Starting with the line that contains "শুরু করার আগে", reproduce each line through the end of the entries exactly as written.

Information given START

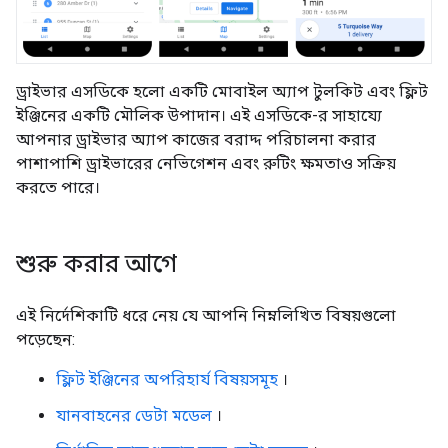
ড্রাইভার এসডিকে হলো একটি মোবাইল অ্যাপ টুলকিট এবং ফ্লিট
ইঞ্জিনের একটি মৌলিক উপাদান। এই এসডিকে-র সাহায্যে
আপনার ড্রাইভার অ্যাপ কাজের বরাদ্দ পরিচালনা করার
পাশাপাশি ড্রাইভারের নেভিগেশন এবং রুটিং ক্ষমতাও সক্রিয়
করতে পারে।
শুরু করার আগে
এই নির্দেশিকাটি ধরে নেয় যে আপনি নিম্নলিখিত বিষয়গুলো
পড়েছেন:
ফ্লিট ইঞ্জিনের অপরিহার্য বিষয়সমূহ
।
যানবাহনের ডেটা মডেল
।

Information given END

**Problem solution:**
শুরু করার আগে
এই নির্দেশিকাটি ধরে নেয় যে আপনি নিম্নলিখিত বিষয়গুলো
পড়েছেন:
ফ্লিট ইঞ্জিনের অপরিহার্য বিষয়সমূহ
।
যানবাহনের ডেটা মডেল
।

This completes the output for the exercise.